---- RECORDS FOR THE TASK

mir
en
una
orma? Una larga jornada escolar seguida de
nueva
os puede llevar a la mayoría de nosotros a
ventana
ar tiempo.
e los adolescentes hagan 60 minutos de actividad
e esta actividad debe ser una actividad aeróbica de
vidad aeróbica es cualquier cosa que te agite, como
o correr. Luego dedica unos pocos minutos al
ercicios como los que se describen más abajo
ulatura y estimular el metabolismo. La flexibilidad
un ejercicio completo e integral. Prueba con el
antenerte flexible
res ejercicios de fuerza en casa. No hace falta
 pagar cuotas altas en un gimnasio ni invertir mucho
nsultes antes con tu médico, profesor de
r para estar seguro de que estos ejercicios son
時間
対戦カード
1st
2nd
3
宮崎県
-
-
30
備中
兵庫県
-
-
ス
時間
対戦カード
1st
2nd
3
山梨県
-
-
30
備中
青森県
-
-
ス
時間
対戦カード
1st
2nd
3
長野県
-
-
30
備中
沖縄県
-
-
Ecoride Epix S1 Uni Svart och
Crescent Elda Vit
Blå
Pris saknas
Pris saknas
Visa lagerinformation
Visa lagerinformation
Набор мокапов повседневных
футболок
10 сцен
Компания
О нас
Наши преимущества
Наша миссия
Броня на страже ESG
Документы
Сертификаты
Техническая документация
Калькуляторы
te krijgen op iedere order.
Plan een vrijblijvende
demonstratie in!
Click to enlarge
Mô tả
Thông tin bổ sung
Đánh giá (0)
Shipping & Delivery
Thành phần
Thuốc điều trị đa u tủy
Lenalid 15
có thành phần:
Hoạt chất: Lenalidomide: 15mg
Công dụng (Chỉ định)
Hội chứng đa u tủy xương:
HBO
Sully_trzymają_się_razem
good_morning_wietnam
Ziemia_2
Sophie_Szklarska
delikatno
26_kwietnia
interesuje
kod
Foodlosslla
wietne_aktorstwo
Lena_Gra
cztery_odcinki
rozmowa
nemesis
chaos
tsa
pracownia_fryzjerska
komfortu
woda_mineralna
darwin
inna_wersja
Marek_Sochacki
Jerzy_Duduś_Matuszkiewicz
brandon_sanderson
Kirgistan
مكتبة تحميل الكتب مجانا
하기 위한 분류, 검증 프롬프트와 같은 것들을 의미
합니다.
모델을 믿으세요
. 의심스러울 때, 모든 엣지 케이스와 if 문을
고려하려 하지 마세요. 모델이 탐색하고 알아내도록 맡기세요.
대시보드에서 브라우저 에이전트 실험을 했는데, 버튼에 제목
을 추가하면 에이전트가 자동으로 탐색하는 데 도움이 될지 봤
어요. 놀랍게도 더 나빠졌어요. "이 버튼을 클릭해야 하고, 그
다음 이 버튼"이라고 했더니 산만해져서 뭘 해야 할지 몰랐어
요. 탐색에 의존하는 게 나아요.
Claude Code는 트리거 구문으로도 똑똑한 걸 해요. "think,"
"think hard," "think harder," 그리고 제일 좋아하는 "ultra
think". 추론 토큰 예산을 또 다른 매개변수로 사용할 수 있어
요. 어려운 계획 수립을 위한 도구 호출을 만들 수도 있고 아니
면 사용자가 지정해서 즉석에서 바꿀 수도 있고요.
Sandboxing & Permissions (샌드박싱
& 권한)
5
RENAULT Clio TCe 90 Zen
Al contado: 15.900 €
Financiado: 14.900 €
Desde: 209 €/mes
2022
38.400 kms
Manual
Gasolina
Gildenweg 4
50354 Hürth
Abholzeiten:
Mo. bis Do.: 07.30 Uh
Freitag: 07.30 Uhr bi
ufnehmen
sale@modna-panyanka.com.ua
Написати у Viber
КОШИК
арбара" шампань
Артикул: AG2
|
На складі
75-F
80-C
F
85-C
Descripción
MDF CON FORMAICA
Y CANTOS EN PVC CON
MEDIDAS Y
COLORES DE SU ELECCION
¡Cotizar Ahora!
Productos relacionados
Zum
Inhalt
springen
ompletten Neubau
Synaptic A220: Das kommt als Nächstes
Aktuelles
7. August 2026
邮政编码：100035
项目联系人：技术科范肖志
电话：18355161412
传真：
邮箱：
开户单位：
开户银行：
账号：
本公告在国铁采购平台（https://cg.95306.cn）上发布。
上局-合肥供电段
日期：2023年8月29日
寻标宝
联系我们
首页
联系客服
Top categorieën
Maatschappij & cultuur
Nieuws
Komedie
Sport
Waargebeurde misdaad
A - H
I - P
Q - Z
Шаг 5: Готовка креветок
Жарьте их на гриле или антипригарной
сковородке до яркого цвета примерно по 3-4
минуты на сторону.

--------

_ACTION ITEM_
Could you retype exactly the lines from the one containing "Y CANTOS EN PVC CON" through the final line of the data above, and no others?

_RESPONSE_
Y CANTOS EN PVC CON
MEDIDAS Y
COLORES DE SU ELECCION
¡Cotizar Ahora!
Productos relacionados
Zum
Inhalt
springen
ompletten Neubau
Synaptic A220: Das kommt als Nächstes
Aktuelles
7. August 2026
邮政编码：100035
项目联系人：技术科范肖志
电话：18355161412
传真：
邮箱：
开户单位：
开户银行：
账号：
本公告在国铁采购平台（https://cg.95306.cn）上发布。
上局-合肥供电段
日期：2023年8月29日
寻标宝
联系我们
首页
联系客服
Top categorieën
Maatschappij & cultuur
Nieuws
Komedie
Sport
Waargebeurde misdaad
A - H
I - P
Q - Z
Шаг 5: Готовка креветок
Жарьте их на гриле или антипригарной
сковородке до яркого цвета примерно по 3-4
минуты на сторону.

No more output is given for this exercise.